Step 3: Apply the Condition for "No Solution" For the system to have no solution, we must satisfy two conditions:

1. $D=0$
2. At least one of $D_x, D_y, D_z$ must be non-zero.

From Step 1, we found $D=0 \implies \lambda = 17$. From Step 2, we found $D_z = \mu - 18$. For $D_z$ to be non-zero, we must have: $\mu - 18 \neq 0 \implies \mu \neq 18$ Combining these conditions, the system has no solution if $\lambda = 17$ and $\mu \neq 18$.

Step 4: Match with Options Comparing our derived conditions with the given options:

• (A) $\lambda=17, \mu=18$: Here $D=0$ and $D_z=0$. Further checks (for $D_x, D_y$) would show they are also zero, leading to infinitely many solutions.
• (B) $\lambda=17, \mu \neq 18$: This exactly matches our derived conditions for no solution ($D=0$ and $D_z \neq 0$).
• (C) $\lambda=15, \mu \neq 17$: Here $D = 15-17 = -2 \neq 0$, so there is a unique solution.
• (D) $\lambda \neq 17, \mu \neq 18$: Here $D \neq 0$, so there is a unique solution.

Therefore, the system has no solution if $\lambda=17$ and $\mu \neq 18$.

Common Mistakes & Tips

• Confusing No Solution with Infinite Solutions: This is the most frequent error.
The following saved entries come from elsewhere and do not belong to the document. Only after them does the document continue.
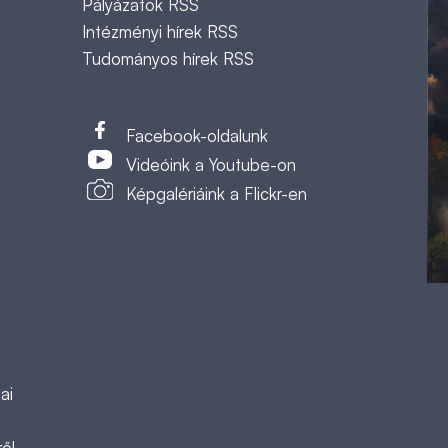
Pályázatok RSS
Intézményi hírek RSS
Tudományos hírek RSS
t
Facebook-oldalunk
Videóink a Youtube-on
Képgalériáink a Flickr-en
ai
ől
Remember that $D=0$ is a necessary condition for both, but the values of $D_x, D_y, D_z$ differentiate them: non-zero for no solution, all zero for infinitely many solutions.
• Incorrect Determinant Calculation: Be careful with signs and arithmetic when expanding determinants, especially after applying row/column operations.
• Ignoring Row/Column Operations: Using row or column operations to introduce zeros before expanding a determinant can significantly simplify calculations and reduce errors. For instance, making all but one element zero in a row or column is a powerful technique.

Summary

To determine the conditions for a system of linear equations to have no solution, we first calculate the determinant of the coefficient matrix ($D$). For no solution, $D$ must be zero. If $D=0$, we then calculate $D_x$, $D_y$, and $D_z$. For no solution, at least one of these determinants must be non-zero. In this problem, we found $D = \lambda - 17$, so $D=0$ implies $\lambda=17$. We also found $D_z = \mu - 18$. For the system to have no solution, we need $D=0$ and $D_z \neq 0$ (or $D_x \neq 0$ or $D_y \neq 0$). Thus, $\lambda=17$ and $\mu \neq 18$ are the conditions for no solution. This corresponds to option (B).

The final answer is $\boxed{\text{(B)}}$.